Verbatim repeat, images excluded. Give each entry again as written.

• [Collection entries]:
== == ==

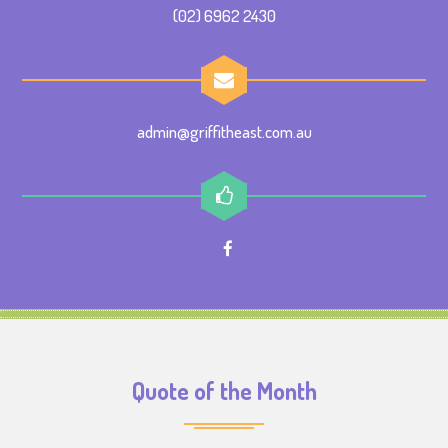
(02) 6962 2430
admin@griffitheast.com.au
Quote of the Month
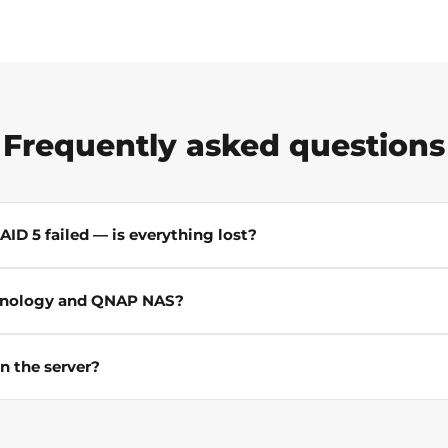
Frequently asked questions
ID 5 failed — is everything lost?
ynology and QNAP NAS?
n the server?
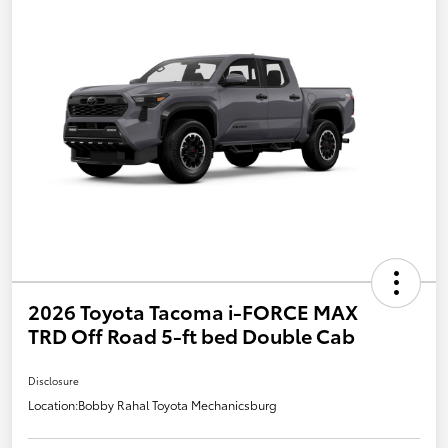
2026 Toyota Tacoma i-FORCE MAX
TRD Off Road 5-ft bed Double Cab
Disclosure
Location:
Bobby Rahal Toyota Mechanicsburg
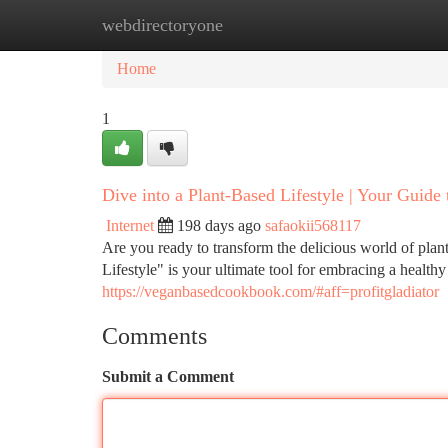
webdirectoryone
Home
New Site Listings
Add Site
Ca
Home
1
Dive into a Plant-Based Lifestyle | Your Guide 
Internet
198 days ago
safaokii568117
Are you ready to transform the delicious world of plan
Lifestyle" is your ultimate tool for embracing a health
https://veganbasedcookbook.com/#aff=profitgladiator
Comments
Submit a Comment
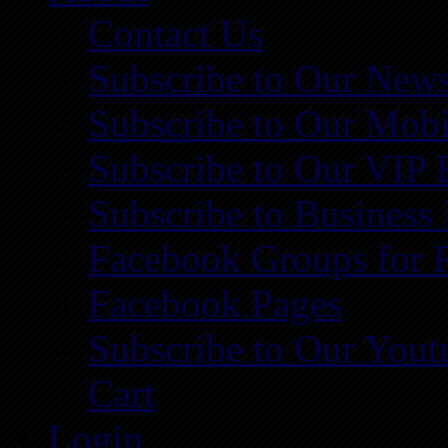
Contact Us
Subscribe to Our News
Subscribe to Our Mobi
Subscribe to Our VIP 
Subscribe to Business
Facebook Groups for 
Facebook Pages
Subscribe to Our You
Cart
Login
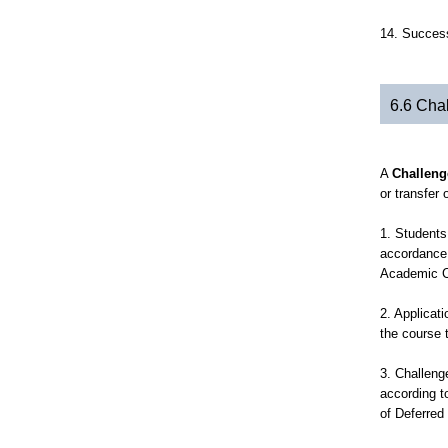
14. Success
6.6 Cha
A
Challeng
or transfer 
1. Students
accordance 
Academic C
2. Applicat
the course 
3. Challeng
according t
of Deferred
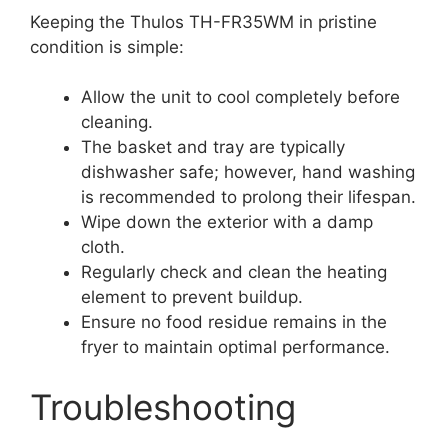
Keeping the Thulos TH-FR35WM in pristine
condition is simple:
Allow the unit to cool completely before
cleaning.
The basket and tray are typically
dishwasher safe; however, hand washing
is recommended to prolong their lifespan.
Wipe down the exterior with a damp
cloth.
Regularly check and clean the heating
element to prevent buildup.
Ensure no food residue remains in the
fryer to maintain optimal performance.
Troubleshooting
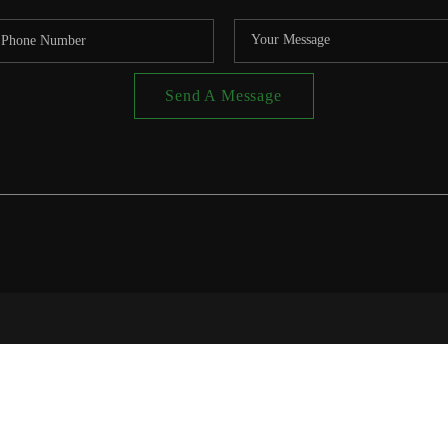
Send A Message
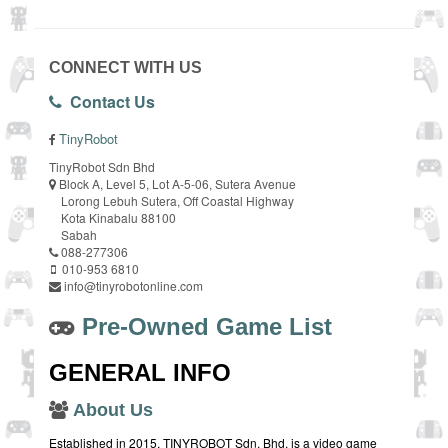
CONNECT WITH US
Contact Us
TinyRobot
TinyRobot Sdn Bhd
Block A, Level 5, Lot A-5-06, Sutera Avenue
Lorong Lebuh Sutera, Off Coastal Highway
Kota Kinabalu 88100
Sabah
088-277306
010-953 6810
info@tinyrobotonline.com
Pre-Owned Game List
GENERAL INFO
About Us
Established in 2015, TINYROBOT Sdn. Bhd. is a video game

== == ==

• [Solution to this task]:
(02) 6962 2430
admin@griffitheast.com.au
Quote of the Month
Frequently asked questions
ID 5 failed — is everything lost?
ynology and QNAP NAS?
n the server?
2026 Toyota Tacoma i-FORCE MAX
TRD Off Road 5-ft bed Double Cab
Disclosure
Location:
Bobby Rahal Toyota Mechanicsburg
webdirectoryone
Home
New Site Listings
Add Site
Ca
Home
1
Dive into a Plant-Based Lifestyle | Your Guide 
Internet
198 days ago
safaokii568117
Are you ready to transform the delicious world of plan
Lifestyle" is your ultimate tool for embracing a health
https://veganbasedcookbook.com/#aff=profitgladiator
Comments
Submit a Comment
Contact Us
Subscribe to Our News
Subscribe to Our Mobi
Subscribe to Our VIP 
Subscribe to Business
Facebook Groups for 
Facebook Pages
Subscribe to Our You
Cart
Login
14. Success
6.6 Cha
A
Challeng
or transfer 
1. Students
accordance 
Academic C
2. Applicat
the course 
3. Challeng
according t
of Deferred
Keeping the Thulos TH-FR35WM in pristine
condition is simple:
Allow the unit to cool completely before
cleaning.
The basket and tray are typically
dishwasher safe; however, hand washing
is recommended to prolong their lifespan.
Wipe down the exterior with a damp
cloth.
Regularly check and clean the heating
element to prevent buildup.
Ensure no food residue remains in the
fryer to maintain optimal performance.
Troubleshooting
Send A Message
CONNECT WITH US
Contact Us
TinyRobot
TinyRobot Sdn Bhd
Block A, Level 5, Lot A-5-06, Sutera Avenue
Lorong Lebuh Sutera, Off Coastal Highway
Kota Kinabalu 88100
Sabah
088-277306
010-953 6810
info@tinyrobotonline.com
Pre-Owned Game List
GENERAL INFO
About Us
Established in 2015, TINYROBOT Sdn. Bhd. is a video game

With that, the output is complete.